High VM-EXIT and Host CPU usage on idle with Windows Server 2025

@_gabriel exactly as @RoCE-geek said.


Hardware: 2x Xeon 6230R and both VMs had this config.

Code:
agent: 1
bios: ovmf
boot: order=scsi0;ide2;ide0;net0
cores: 52
cpu: Cascadelake-Server-v5,flags=+md-clear;+pcid;+spec-ctrl;+pdpe1gb;+hv-tlbflush;+hv-evmcs
efidisk0: linstor_nvme_1:pm-33087c22_114,efitype=4m,ms-cert=2023,pre-enrolled-keys=1,size=3080K
hotplug: 0
ide0: ISO-1:iso/virtio-win-0.1.285.iso,media=cdrom,size=771138K
ide2: ISO-1:iso/Win11_23H2_English_x64.iso,media=cdrom,size=6548134K
machine: pc-q35-10.1
memory: 64000
meta: creation-qemu=10.1.2,ctime=1764535929
name: win11-23h2
net0: virtio=BC:24:11:E4:D1:51,bridge=vmbr0,firewall=1
numa: 1
ostype: win11
scsi0: linstor_nvme_1:pm-a0c6d8aa_114,discard=on,iothread=1,size=159383560K,ssd=1
scsihw: virtio-scsi-single
smbios1: uuid=xxxxxxxxxxxxxxxxxxxxxxxxxxxx
sockets: 2
tpmstate0: linstor_nvme_1:pm-29d19dc3_114,size=4M,version=v2.0
vga: virtio

Win23H2 is only marginally faster (margin of error) on all cores but the single core speedup is 18% which kinda reflects the max boost frequency during the single core test run.

Xeon 6230R was able to boost up to 3.75GHz in Win11 23H2 vs 3.1GHz turbo boost on Win11 25H2.

2025-12-01_00-20.png2025-12-01_00-10.png
 
  • Like
Reactions: RoCE-geek
Just for reference, updating PVE to 9.1 / Kernel 6.17 did reduce my CPU usage for VM's, including Windows Server 2025
Node CPU: AMD Epyc 9355P, VM Processor Type: x86-64-v4, virtio-win-0.1.271

Node1 Windows Server 2025 VM CPU usage:
1764583329446.png


Node2 Windows Server 2025 VM CPU usage:
1764583501087.png
 
Just for reference, updating PVE to 9.1 / Kernel 6.17 did reduce my CPU usage for VM's, including Windows Server 2025
Node CPU: AMD Epyc 9355P, VM Processor Type: x86-64-v4, virtio-win-0.1.271

Node1 Windows Server 2025 VM CPU usage:
View attachment 93485


Node2 Windows Server 2025 VM CPU usage:
View attachment 93487
Thanks, will check the impact. What's your VM version? Was the PVE upgrade itself only one change made?
 
Here is a reference to the documentation: https://www.qemu.org/docs/master/system/i386/hyperv.html

The fallback that people noticed to other timers is desired. Yes, Windows 2025/11 instituted more timers because Windows software is broken and may not function well in VM, so this is a kernel change in Windows causing more interrupts. You can play with the above switches to see if you can get better emulation of HyperV but even there is higher CPU usage.

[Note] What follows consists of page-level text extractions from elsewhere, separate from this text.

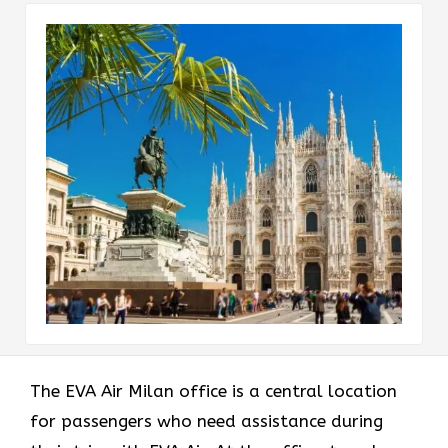
The EVA Air Milan office
is a central location
for passengers who need assistance during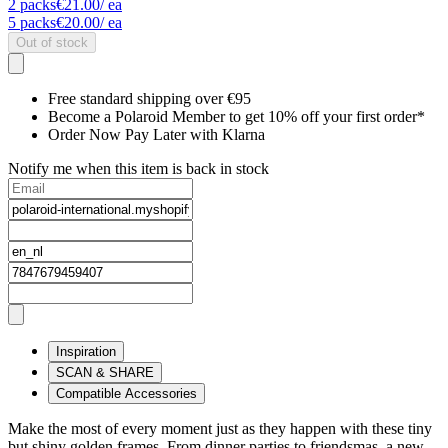
2
packs
€21.00
/ ea
5
packs
€20.00
/ ea
Out of stock
Free standard shipping over €95
Become a Polaroid Member to get 10% off your first order*
Order Now Pay Later with Klarna
Notify me when this item is back in stock
Inspiration
SCAN & SHARE
Compatible Accessories
Make the most of every moment just as they happen with these tiny
but shiny golden frames. From dinner parties to friendsmas, a new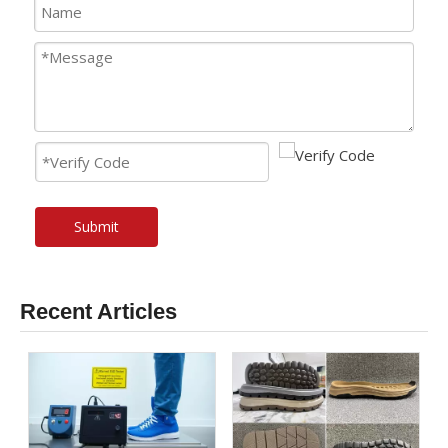
Submit
Recent Articles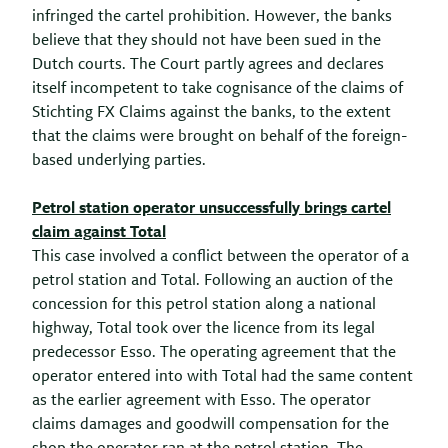
infringed the cartel prohibition. However, the banks
believe that they should not have been sued in the
Dutch courts. The Court partly agrees and declares
itself incompetent to take cognisance of the claims of
Stichting FX Claims against the banks, to the extent
that the claims were brought on behalf of the foreign-
based underlying parties.
Petrol station operator unsuccessfully brings cartel
claim against Total
This case involved a conflict between the operator of a
petrol station and Total. Following an auction of the
concession for this petrol station along a national
highway, Total took over the licence from its legal
predecessor Esso. The operating agreement that the
operator entered into with Total had the same content
as the earlier agreement with Esso. The operator
claims damages and goodwill compensation for the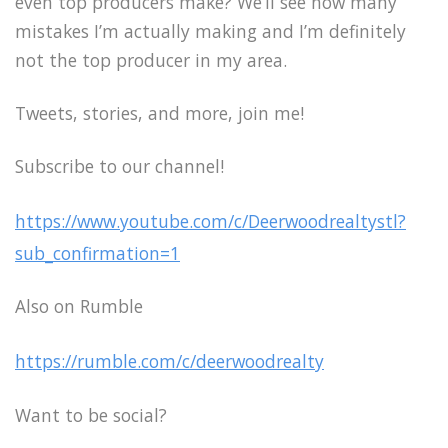
even top producers make? We’ll see how many
mistakes I’m actually making and I’m definitely
not the top producer in my area.
Tweets, stories, and more, join me!
Subscribe to our channel!
https://www.youtube.com/c/Deerwoodrealtystl?
sub_confirmation=1
Also on Rumble
https://rumble.com/c/deerwoodrealty
Want to be social?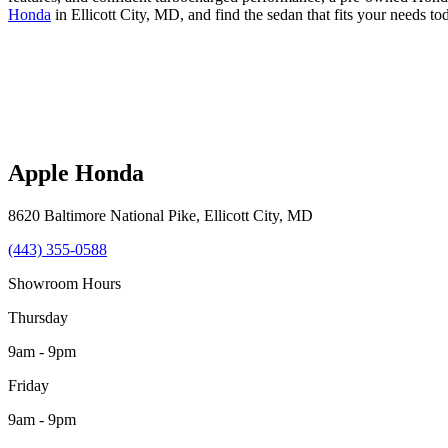
Honda
in Ellicott City, MD, and find the sedan that fits your needs to
Apple Honda
8620 Baltimore National Pike
,
Ellicott City
,
MD
(443) 355-0588
Showroom Hours
Thursday
9am - 9pm
Friday
9am - 9pm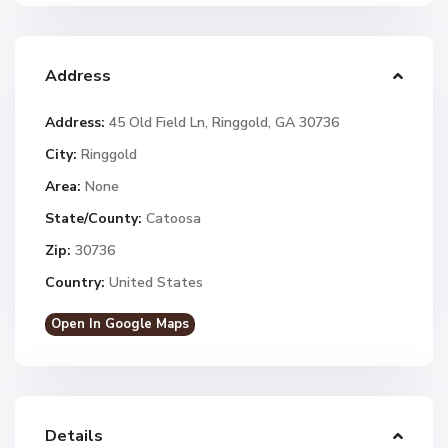
Address
Address:
45 Old Field Ln, Ringgold, GA 30736
City:
Ringgold
Area:
None
State/County:
Catoosa
Zip:
30736
Country:
United States
Open In Google Maps
Details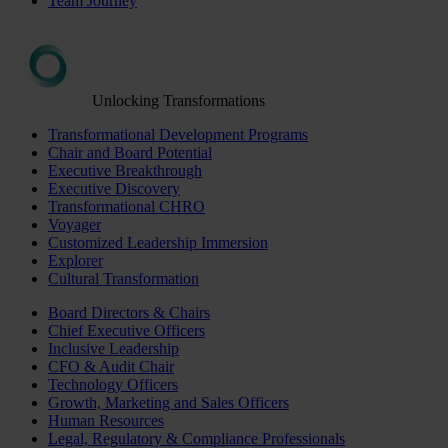
Team Journey
Unlocking Transformations
Transformational Development Programs
Chair and Board Potential
Executive Breakthrough
Executive Discovery
Transformational CHRO
Voyager
Customized Leadership Immersion
Explorer
Cultural Transformation
Board Directors & Chairs
Chief Executive Officers
Inclusive Leadership
CFO & Audit Chair
Technology Officers
Growth, Marketing and Sales Officers
Human Resources
Legal, Regulatory & Compliance Professionals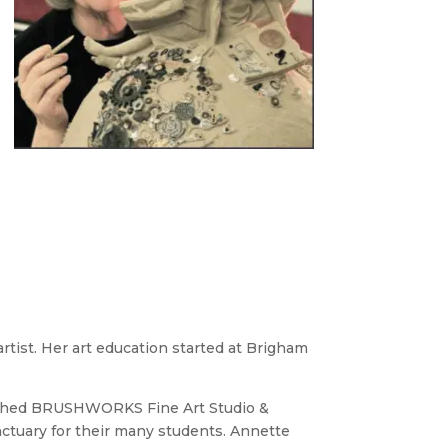
tist. Her art education started at Brigham
blished BRUSHWORKS Fine Art Studio &
nctuary for their many students. Annette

Do qm showcmd, see if hv_frequencies is in there and post the output here. Add hv_frequencies to args if necessary.
 
Here is a reference to the documentation: https://www.qemu.org/docs/master/system/i386/hyperv.html

The fallback that people noticed to other timers is desired. Yes, Windows 2025/11 instituted more timers because Windows software is broken and may not function well in VM, so this is a kernel change in Windows causing more interrupts. You can play with the above switches to see if you can get better emulation of HyperV but even there is higher CPU usage.

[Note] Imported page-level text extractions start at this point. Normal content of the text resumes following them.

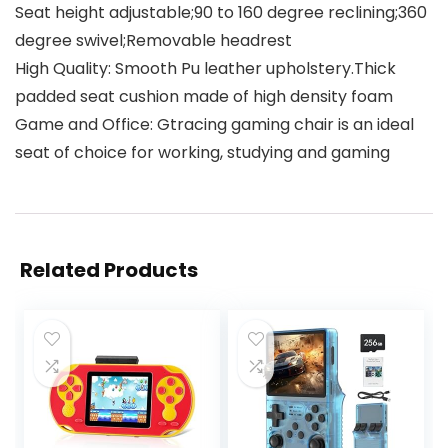
Seat height adjustable;90 to 160 degree reclining;360
degree swivel;Removable headrest
High Quality: Smooth Pu leather upholstery.Thick
padded seat cushion made of high density foam
Game and Office: Gtracing gaming chair is an ideal
seat of choice for working, studying and gaming
Related Products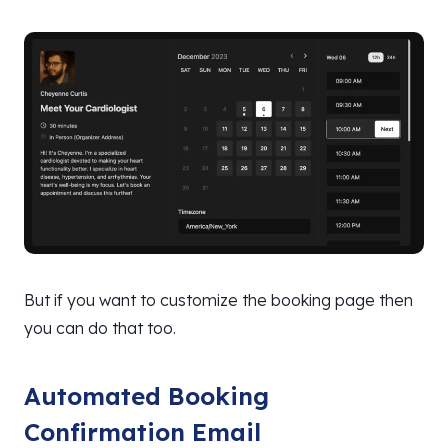
But if you want to customize the booking page then
you can do that too.
Automated Booking
Confirmation Email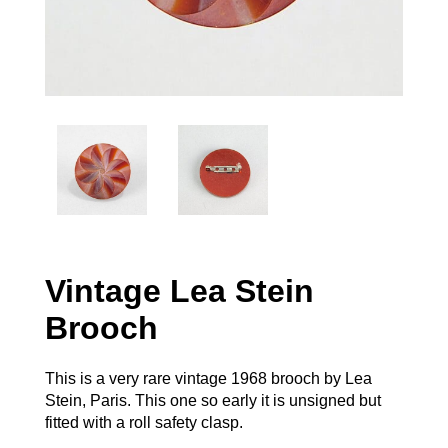
Vintage Lea Stein
Brooch
This is a very rare vintage 1968 brooch by Lea
Stein, Paris. This one so early it is unsigned but
fitted with a roll safety clasp.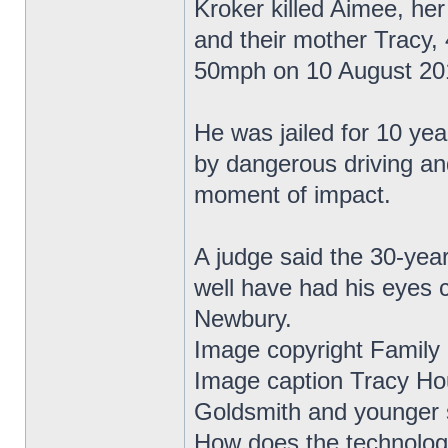
Kroker killed Aimee, he
and their mother Tracy, 
50mph on 10 August 20
He was jailed for 10 yea
by dangerous driving an
moment of impact.
A judge said the 30-year
well have had his eyes 
Newbury.
Image copyright Family
Image caption Tracy Ho
Goldsmith and younger s
How does the technolo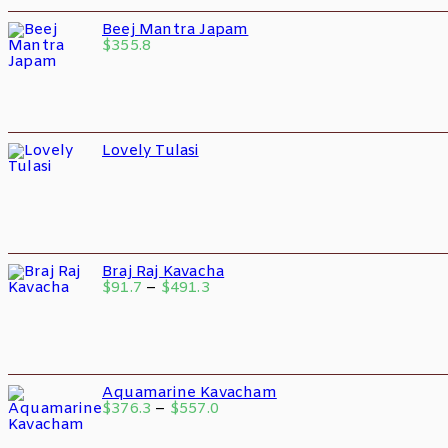
Beej Mantra Japam
$
355.8
Lovely Tulasi
Braj Raj Kavacha
$
91.7
–
$
491.3
Aquamarine Kavacham
$
376.3
–
$
557.0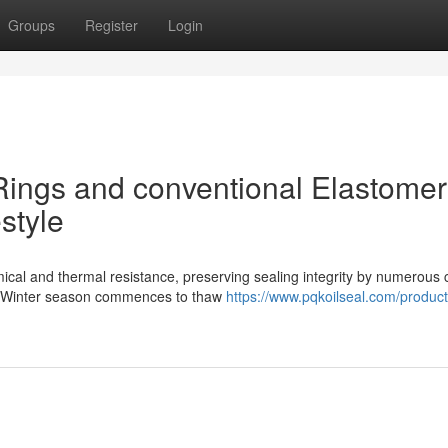
Groups
Register
Login
ings and conventional Elastomer
style
ical and thermal resistance, preserving sealing integrity by numerous 
As Winter season commences to thaw
https://www.pqkoilseal.com/product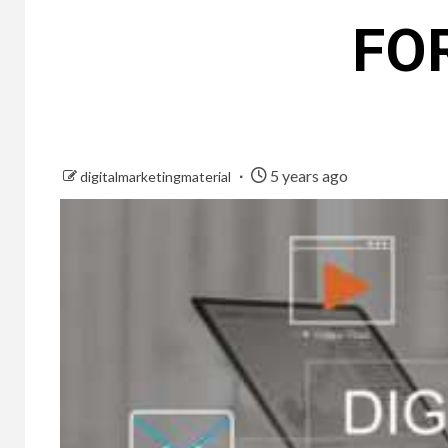
FO
5 years ago
digitalmarketingmaterial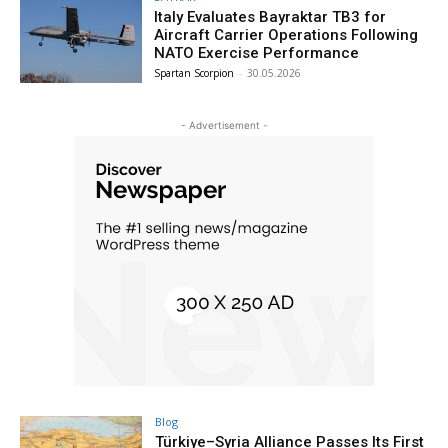
Italy Evaluates Bayraktar TB3 for
Aircraft Carrier Operations Following
NATO Exercise Performance
Spartan Scorpion
-
30.05.2026
- Advertisement -
Blog
Türkiye–Syria Alliance Passes Its First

Do qm showcmd, see if hv_frequencies is in there and post the output here. Add hv_frequencies to args if necessary.
I've been experimenting with many of these flags - no positive change with hv_frequencies either. There's no (clear) solution via HVE flags.
 
No huge difference for me after updating from kernel 6.16.8 to 6.17.8 (plain Debian) unfortunately. Still the same 2-3x higher idle load and no turbo boost...
 
I'm kind of wondering what people are expecting here after reading some more into the above details - you have 8-16 CPUs, according to the documentation, it is expected that HyperV guests will use less than 1% of CPU per core when 'idle'. So the total host CPU usage should be under 8-16% of 1 CPU at 'idle' (tasks may not get distributed to multiple cores at idle). I get ~5% for a 4-core Windows 11 guest and that seems to scale up as I add more cores. Note that setting the guest type to Linux in Proxmox brings that idle usage to ~15-20%, you have to set the guest type to Windows 11/2025 it drops to ~4-5% and this is on a relatively busy network with AD etc, so lots of things are happening 'constantly' to Windows machines. Look at the logs, you can disable a lot of services to get "more idle", but Windows is quite chatty compared to even 'fat' Linux distros. I get 0.23% on idle containers and ~1% on idle Linux (RHEL, Ubuntu).
 
Last edited:
  • Like
Reactions: Johannes S
I'm kind of wondering what people are expecting here after reading some more into the above details - you have 8-16 CPUs, according to the documentation, it is expected that HyperV guests will use less than 1% of CPU per core when 'idle'. So the total host CPU usage should be under 8-16% of 1 CPU at 'idle' (tasks may not get distributed to multiple cores at idle). I get ~5% for a 4-core Windows 11 guest and that seems to scale up as I add more cores. Note that setting the guest type to Linux in Proxmox brings that idle usage to ~15-20%, you have to set the guest type to Windows 11/2025 it drops to ~4-5% and this is on a relatively busy network with AD etc, so lots of things are happening 'constantly' to Windows machines. Look at the logs, you can disable a lot of services to get "more idle", but Windows is quite chatty compared to even 'fat' Linux distros. I get 0.23% on idle containers and ~1% on idle Linux (RHEL, Ubuntu).
We know quite well what is happening and what has changed in 24H2 core (aka WS2025/Win11-24H2). Just check the recent evidence-based posts if really interested in the root cause. There's a stable WS2022/Win11-23H2 idle baseline, with sudden change in 24H2 core, which is caused by sudden abuse of specific synthetic timers (and/or other substitution VM calls if disabled). This is all we're talking about - and how to mitigate it, otherwise this change will seriously impact any existing dense VM environment. This is not about theorizing Windows vs Linux or about disabling Windows services, etc.
 
@RoCE-geek: I'm not seeing the above as a performance issue on my hardware (rather modern Xeon Gold) in production environments with current Win11-25H2 with mostly default recommended settings.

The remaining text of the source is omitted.